## Task to carry out
Leaving out the pictures, return each line of the entries from the first through the line with "Администрации уточнения его", and only those lines.

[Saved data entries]
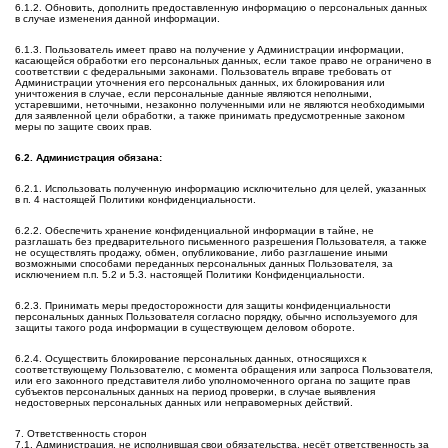
6.1.2. Обновить, дополнить предоставленную информацию о персональных данных
в случае изменения данной информации.
6.1.3. Пользователь имеет право на получение у Администрации информации,
касающейся обработки его персональных данных, если такое право не ограничено в
соответствии с федеральными законами. Пользователь вправе требовать от
Администрации уточнения его персональных данных, их блокирования или
уничтожения в случае, если персональные данные являются неполными,
устаревшими, неточными, незаконно полученными или не являются необходимыми
для заявленной цели обработки, а также принимать предусмотренные законом
меры по защите своих прав.
6.2. Администрация обязана:
6.2.1. Использовать полученную информацию исключительно для целей, указанных
в п. 4 настоящей Политики конфиденциальности.
6.2.2. Обеспечить хранение конфиденциальной информации в тайне, не
разглашать без предварительного письменного разрешения Пользователя, а также
не осуществлять продажу, обмен, опубликование, либо разглашение иными
возможными способами переданных персональных данных Пользователя, за
исключением п.п. 5.2 и 5.3. настоящей Политики Конфиденциальности.
6.2.3. Принимать меры предосторожности для защиты конфиденциальности
персональных данных Пользователя согласно порядку, обычно используемого для
защиты такого рода информации в существующем деловом обороте.
6.2.4. Осуществить блокирование персональных данных, относящихся к
соответствующему Пользователю, с момента обращения или запроса Пользователя,
или его законного представителя либо уполномоченного органа по защите прав
субъектов персональных данных на период проверки, в случае выявления
недостоверных персональных данных или неправомерных действий.
7. Ответственность сторон
7.1. Администрация, не исполнившая свои обязательства, несёт ответственность за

## Result
6.1.2. Обновить, дополнить предоставленную информацию о персональных данных
в случае изменения данной информации.
6.1.3. Пользователь имеет право на получение у Администрации информации,
касающейся обработки его персональных данных, если такое право не ограничено в
соответствии с федеральными законами. Пользователь вправе требовать от
Администрации уточнения его персональных данных, их блокирования или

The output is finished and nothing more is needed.